Advent of Code 2023 - Day 6

December 6, 2023 (Last modified Sat Jan 6 01:01 EST)

And the Advent of Code pendulum swings once more.

Click here to see my source code for this day’s problem.

If you haven’t solved today or any day’s puzzle yet yourself, there’s bound to be spoilers in these writeups.


Part 1

We’re given details on a series of toy boat races, namely the allotted time, and the record high distance for that race. Races are performed by first spending X seconds building your boat’s speed, then spending the rest of time moving at that speed.

The output we’re seeking requires us to calculate how many different ways each race can be won (in other words, how many seconds we spend building speed before moving, from 0 seconds to the full duration).

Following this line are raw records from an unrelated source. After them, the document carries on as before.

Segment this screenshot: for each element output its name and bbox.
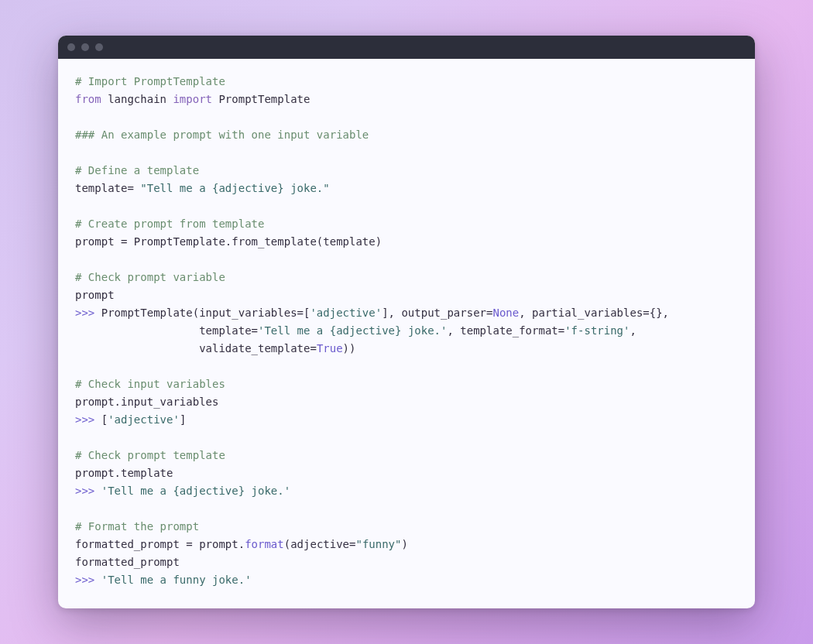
code-line: from langchain import PromptTemplate [75,93,310,105]
code-line: # Create prompt from template [75,218,264,230]
minimize-icon[interactable] [81,43,89,51]
code-line: template= "Tell me a {adjective} joke." [75,182,330,194]
code-line: ### An example prompt with one input var… [75,128,369,141]
code-line: # Define a template [75,164,199,176]
code-line: >>> ['adjective'] [75,413,186,426]
window-titlebar [58,36,755,59]
code-line: >>> 'Tell me a funny joke.' [75,574,252,586]
close-icon[interactable] [67,43,75,51]
code-line: # Format the prompt [75,520,199,533]
code-window: # Import PromptTemplate from langchain i… [58,36,755,608]
code-line: formatted_prompt = prompt.format(adjecti… [75,538,408,550]
maximize-icon[interactable] [95,43,103,51]
code-line: # Check prompt variable [75,271,225,283]
code-line: # Check input variables [75,378,225,390]
code-line: prompt [75,289,115,301]
code-line: formatted_prompt [75,556,180,568]
code-line: template='Tell me a {adjective} joke.', … [75,324,636,337]
code-line: prompt = PromptTemplate.from_template(te… [75,235,382,248]
code-line: validate_template=True)) [75,342,355,355]
code-line: prompt.template [75,467,173,479]
code-line: # Check prompt template [75,449,225,461]
code-line: >>> 'Tell me a {adjective} joke.' [75,485,290,497]
code-line: # Import PromptTemplate [75,75,225,87]
code-content: # Import PromptTemplate from langchain i… [58,59,755,608]
code-line: >>> PromptTemplate(input_variables=['adj… [75,307,669,319]
code-line: prompt.input_variables [75,396,218,408]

For the sample data, we have:

Time:      7  15   30
Distance:  9  40  200

The code for all of this is pretty straightforward:

class Race:
    def __init__(self, time: int, distance: int):
        self.time = time
        self.distance = distance

    def get_distance(self, seconds_held: int):
        return max(0, (self.time - seconds_held) * seconds_held)
def get_winning_range(self, race: Race):
    i, j = 0, 0

    for i in range(1, race.time):
        if race.get_distance(i) > race.distance:
            break

    for j in range(race.time - 1, 0, -1):
        if race.get_distance(j) > race.distance:
            break

    return j - i + 1

For each race, we calculate the lowest and highest winning time (per the problem text, all times between the first and last winning time should also be winners).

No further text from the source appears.